Sickle cell anemia – a dreadful disease

Sickle cell anemia

Sickle cell anemia (SCA) is a severe hereditary form of anemia in which a mutated form of hemoglobin distorts the red blood cells into a crescent shape at low oxygen levels. It is a condition in which there isn’t enough healthy red blood cells to carry adequate oxygen throughout your body.  It’s hereditary meaning that it has to come from the parents of an infant, but in case a person receives a gene for sickle-cell disease from one parent and a normal gene from the other parent, the person will have a condition known as “sickle cell trait”. Sickle cell trait produces no symptoms or problems for most people.

HOW TO DETECT

It can be detected through a blood test which can check for hemoglobin S (the defective form of hemoglobin that underlines sickle-cell anemia). If the screening result is negative, there is no sickle-cell gene but if it is positive, further test will be done to determine whether one or two sickle-cell genes are present.
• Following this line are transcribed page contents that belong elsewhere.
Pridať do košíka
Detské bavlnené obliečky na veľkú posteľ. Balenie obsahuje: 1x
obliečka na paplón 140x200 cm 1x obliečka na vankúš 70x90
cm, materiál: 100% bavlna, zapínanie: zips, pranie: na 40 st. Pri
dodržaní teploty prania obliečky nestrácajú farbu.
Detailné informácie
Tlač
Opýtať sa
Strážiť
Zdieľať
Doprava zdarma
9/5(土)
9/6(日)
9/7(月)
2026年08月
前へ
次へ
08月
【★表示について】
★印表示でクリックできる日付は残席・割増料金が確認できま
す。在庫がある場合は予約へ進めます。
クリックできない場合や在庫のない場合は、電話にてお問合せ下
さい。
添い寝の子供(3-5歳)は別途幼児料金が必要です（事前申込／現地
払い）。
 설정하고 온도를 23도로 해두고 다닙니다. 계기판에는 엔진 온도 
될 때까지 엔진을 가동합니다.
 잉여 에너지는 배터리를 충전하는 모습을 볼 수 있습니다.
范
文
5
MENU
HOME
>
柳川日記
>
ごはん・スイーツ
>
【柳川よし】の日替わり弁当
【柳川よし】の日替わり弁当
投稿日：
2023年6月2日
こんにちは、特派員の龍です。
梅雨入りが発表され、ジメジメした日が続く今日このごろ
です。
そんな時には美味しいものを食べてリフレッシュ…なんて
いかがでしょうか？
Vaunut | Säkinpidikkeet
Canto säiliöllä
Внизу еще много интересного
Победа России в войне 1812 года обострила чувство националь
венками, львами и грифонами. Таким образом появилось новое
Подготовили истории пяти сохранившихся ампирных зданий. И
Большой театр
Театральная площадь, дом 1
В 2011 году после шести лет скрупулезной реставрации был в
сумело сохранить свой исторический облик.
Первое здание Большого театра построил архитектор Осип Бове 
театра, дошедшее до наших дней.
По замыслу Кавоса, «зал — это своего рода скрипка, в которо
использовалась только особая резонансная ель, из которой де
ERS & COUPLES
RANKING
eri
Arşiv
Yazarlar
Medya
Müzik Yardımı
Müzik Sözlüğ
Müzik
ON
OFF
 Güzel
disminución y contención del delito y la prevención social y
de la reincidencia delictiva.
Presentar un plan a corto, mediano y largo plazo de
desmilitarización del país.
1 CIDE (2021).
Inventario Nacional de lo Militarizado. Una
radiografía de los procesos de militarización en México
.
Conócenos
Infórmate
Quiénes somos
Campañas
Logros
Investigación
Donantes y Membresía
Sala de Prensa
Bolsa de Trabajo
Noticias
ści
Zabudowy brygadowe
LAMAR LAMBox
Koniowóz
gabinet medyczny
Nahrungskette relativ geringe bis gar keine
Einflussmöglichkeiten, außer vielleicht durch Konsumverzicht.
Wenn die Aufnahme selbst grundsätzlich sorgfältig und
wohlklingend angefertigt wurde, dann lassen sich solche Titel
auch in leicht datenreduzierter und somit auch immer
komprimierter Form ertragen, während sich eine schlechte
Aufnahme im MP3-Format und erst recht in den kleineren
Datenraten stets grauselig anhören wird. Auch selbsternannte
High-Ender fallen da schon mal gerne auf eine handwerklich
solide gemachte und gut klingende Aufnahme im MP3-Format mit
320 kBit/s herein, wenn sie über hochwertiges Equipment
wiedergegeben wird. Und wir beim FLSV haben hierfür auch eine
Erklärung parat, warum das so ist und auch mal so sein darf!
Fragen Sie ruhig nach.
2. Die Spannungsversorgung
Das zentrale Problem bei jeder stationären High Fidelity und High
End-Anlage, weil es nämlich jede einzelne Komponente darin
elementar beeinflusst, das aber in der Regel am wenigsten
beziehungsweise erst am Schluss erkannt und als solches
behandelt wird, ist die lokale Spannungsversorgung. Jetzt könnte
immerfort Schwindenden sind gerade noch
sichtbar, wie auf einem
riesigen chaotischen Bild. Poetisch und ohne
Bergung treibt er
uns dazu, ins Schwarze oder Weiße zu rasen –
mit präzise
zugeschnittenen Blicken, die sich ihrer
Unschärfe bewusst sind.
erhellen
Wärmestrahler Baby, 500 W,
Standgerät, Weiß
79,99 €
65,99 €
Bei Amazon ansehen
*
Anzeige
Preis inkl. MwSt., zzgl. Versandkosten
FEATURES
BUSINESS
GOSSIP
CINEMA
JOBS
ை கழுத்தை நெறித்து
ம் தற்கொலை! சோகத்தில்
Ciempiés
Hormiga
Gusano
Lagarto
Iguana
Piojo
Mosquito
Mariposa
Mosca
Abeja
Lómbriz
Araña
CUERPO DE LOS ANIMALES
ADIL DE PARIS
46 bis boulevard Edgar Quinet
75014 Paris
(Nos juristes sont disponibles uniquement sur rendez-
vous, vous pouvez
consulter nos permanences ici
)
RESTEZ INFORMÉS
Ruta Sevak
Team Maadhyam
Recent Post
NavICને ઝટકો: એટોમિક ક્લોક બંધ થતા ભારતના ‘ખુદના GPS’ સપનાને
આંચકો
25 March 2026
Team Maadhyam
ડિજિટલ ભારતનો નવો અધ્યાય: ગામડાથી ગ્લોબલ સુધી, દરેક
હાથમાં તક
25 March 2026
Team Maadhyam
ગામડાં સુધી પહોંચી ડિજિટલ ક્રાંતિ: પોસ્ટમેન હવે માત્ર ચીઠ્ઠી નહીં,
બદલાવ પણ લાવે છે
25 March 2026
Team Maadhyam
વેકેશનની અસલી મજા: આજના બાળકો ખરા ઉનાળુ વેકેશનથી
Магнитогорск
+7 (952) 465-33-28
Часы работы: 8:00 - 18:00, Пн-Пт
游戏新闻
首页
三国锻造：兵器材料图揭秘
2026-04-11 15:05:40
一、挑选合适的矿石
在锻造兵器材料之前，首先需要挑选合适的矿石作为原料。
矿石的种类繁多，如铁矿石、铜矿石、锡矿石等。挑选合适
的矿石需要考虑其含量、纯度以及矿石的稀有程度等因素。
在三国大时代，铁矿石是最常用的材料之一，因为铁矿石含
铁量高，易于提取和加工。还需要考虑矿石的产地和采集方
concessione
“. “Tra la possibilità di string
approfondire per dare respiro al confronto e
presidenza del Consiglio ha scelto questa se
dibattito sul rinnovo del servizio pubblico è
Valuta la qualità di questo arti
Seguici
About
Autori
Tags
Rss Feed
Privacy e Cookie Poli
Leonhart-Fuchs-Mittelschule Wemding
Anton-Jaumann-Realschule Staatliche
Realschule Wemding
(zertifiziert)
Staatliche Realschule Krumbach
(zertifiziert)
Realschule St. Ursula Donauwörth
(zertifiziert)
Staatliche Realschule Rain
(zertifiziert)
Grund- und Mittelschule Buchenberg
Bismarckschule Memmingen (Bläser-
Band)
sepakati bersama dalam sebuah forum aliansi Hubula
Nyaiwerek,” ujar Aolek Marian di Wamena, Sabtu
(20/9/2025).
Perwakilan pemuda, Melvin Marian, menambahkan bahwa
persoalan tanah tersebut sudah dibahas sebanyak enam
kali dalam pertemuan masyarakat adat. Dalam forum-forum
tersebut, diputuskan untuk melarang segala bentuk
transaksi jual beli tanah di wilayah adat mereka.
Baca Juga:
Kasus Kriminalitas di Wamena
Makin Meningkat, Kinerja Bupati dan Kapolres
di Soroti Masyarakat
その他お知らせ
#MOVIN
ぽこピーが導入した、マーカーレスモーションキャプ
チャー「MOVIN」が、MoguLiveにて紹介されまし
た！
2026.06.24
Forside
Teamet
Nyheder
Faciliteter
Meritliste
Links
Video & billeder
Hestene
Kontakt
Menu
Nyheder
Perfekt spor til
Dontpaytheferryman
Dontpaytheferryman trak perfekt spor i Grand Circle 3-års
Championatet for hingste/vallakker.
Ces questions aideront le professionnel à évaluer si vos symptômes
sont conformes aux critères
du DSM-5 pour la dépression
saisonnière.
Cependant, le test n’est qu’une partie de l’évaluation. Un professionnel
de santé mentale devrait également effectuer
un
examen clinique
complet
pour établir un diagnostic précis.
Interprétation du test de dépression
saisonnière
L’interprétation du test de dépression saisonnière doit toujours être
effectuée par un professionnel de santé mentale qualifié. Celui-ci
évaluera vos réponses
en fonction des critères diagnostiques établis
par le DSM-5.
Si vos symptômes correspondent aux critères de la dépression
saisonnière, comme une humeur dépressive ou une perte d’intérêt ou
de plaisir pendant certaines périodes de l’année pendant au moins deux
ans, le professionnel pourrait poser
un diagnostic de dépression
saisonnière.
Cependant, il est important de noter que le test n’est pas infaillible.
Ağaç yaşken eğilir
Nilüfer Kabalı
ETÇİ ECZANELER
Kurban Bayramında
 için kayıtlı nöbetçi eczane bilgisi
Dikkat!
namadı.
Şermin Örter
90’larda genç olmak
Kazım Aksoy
Sickle cell disease can also be diagnosed in an unborn baby by sampling some of the fluid surrounding the baby in the mother’s womb (amniotic fluid) to look for the sickle-cell gene. If you and your partner have been diagnosed with the sickle-cell anemia or the sickle-cell trait, it is better to end the relationship or consult a genetic counselor who can help you understand the risk to your baby.

From the diagram above, we notice that normal blood cells are round in shape but that of sickle-cell are like sickle shape. Normally, the red blood cells are flexible, moving easily along the blood vessels. In sickle-cell anemia the red blood cells become rigid and sticky. These irregularity causes difficulty of movement of blood cells along the vessels which can block blood flow and oxygen to parts of the body.

Why it is common with the Africa region?

This disease was believed to have come about as a result of resistance to the treatment of malaria and Africa was one the regions prone to this malaria.

Sickle cell disease (SCA) is thought to be common among inhabitants of the sub-Saharan Africa, affecting 3%of birth & high rate of mortality in some parts of continent, but there is no data backing it up.

But there are also some undocumented reasons for the widespread of this epidemic disease especially In Nigeria namely:

  • Marriage of persons carrying the sickle-cell trait
  • Sheer ignorance exercised by persons with knowledge of the disease partly due to their beliefs
  • Inadequate sensitization about the dangers of the disease
  • High level of illiteracy
  • Most parents do not know their infants are carriers of the sickle-cell disease until about the age of 5-6 months

Symptoms

These symptoms vary from person to person and may change overtime, they include

  • Pains: Periodic episodes of pain called crisis, is a major symptom of SCA. Pains develop when sickle-shaped blood cells block blood flow through the tiny blood vessels. The pain varies in intensity and can last for a few hours to a few weeks, can range from a few to a dozen or more crisis a year. Some crisis may be chronic which can lead to joint and bone damage, ulcers etc.
  • Anemia: It is a condition where your body can’t get enough oxygen to feel energized which leads to fatigue. Normal red blood cells live for about 120 days before the need to be replaced but the sickle cells usually die in 10 – 20 days causing a shortage of red blood cells.
  • Painful swelling of hands and feet: This is caused by sickle-shaped red blood cells blocking blood flow to the hands and feet.
  • Delayed growth: A shortage of healthy red blood cells can slow growth in infants and children and delay puberty in teenagers.
  • Frequent infections: Sickle cell disease can damage an organ (SPLEEN) that helps fight infections in the body, leaving you more vulnerable to infections.
  • Vision problem: Tiny blood vessels that supply your eyes may become plugged with sickle cells. This can damage the retina (the part of the eye that processes visual image), leading to visual problems such as blindness.
  • Others include Stroke, pulmonary hypertension.

Treatment

For now the only known cure is the Bone marrow transplant (stem transplant) which is usually for people younger than 16, because the risk increases for people older than 16 and getting a donor is difficult. And another is making frequent visits to the doctor for check-up.

Medications

These include:

  • Pain relievers
  • Antibiotics (children begin taking antibiotic penicillin at 2 months until they are at least 5 years old. Doing so helps prevent infections such as pneumonia, which can life threatening to an infant with SCA.
  • Water : To keep you hydrated all day
  • Hydroxyurea (Droxia,Hydrea): when taken daily, it reduces the frequency of painful crisis and might reduce the need for blood transfusions and hospitalizations. Hydroxyurea seems to work by stimulating production of fetal hemoglobin (a type of hemoglobin found in newborns that prevents the formation of sickle cells.

                                           Way forward

  • Discourage union of persons with sickle-cell trait
  • More education and sensitization of the public about the dangers of SCA
  • Conduct more research at finding more treatment for the disease.